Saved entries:
Start of Block

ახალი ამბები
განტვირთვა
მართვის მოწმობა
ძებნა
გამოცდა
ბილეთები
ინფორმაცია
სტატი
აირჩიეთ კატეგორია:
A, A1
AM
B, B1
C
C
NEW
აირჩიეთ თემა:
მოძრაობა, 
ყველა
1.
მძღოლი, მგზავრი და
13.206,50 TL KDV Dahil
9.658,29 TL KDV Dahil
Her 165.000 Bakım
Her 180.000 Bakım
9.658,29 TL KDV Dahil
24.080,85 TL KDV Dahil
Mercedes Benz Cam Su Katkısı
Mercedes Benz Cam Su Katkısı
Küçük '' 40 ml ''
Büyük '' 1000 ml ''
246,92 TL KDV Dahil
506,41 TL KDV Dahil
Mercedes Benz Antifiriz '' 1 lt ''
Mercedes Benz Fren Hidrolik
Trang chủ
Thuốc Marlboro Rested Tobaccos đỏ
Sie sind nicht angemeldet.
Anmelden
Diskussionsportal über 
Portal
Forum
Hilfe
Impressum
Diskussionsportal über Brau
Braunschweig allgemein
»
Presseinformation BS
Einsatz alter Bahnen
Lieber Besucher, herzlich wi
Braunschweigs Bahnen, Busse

End of Block
Start of Block

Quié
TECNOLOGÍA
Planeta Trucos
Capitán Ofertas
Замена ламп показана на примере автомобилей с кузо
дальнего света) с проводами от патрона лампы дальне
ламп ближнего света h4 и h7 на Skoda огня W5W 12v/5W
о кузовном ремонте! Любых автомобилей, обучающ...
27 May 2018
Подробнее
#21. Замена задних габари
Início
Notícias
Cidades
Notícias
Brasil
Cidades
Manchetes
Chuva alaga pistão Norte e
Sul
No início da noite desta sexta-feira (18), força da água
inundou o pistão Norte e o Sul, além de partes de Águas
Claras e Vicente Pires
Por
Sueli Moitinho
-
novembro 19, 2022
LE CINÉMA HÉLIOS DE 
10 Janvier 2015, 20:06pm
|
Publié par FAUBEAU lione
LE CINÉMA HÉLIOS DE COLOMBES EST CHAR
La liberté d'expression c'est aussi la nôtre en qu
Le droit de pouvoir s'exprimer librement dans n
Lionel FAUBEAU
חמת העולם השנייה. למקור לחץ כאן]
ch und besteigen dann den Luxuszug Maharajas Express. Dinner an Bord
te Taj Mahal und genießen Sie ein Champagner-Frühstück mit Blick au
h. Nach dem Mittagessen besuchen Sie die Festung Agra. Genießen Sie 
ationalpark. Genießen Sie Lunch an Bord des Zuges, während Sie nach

End of Block

Task objective
Out of the data above, give again only the lines starting at the one holding "Sueli Moitinho" and ending at the one holding "ationalpark. Genießen Sie", unchanged.

Written reply
Sueli Moitinho
-
novembro 19, 2022
LE CINÉMA HÉLIOS DE 
10 Janvier 2015, 20:06pm
|
Publié par FAUBEAU lione
LE CINÉMA HÉLIOS DE COLOMBES EST CHAR
La liberté d'expression c'est aussi la nôtre en qu
Le droit de pouvoir s'exprimer librement dans n
Lionel FAUBEAU
חמת העולם השנייה. למקור לחץ כאן]
ch und besteigen dann den Luxuszug Maharajas Express. Dinner an Bord
te Taj Mahal und genießen Sie ein Champagner-Frühstück mit Blick au
h. Nach dem Mittagessen besuchen Sie die Festung Agra. Genießen Sie 
ationalpark. Genießen Sie Lunch an Bord des Zuges, während Sie nach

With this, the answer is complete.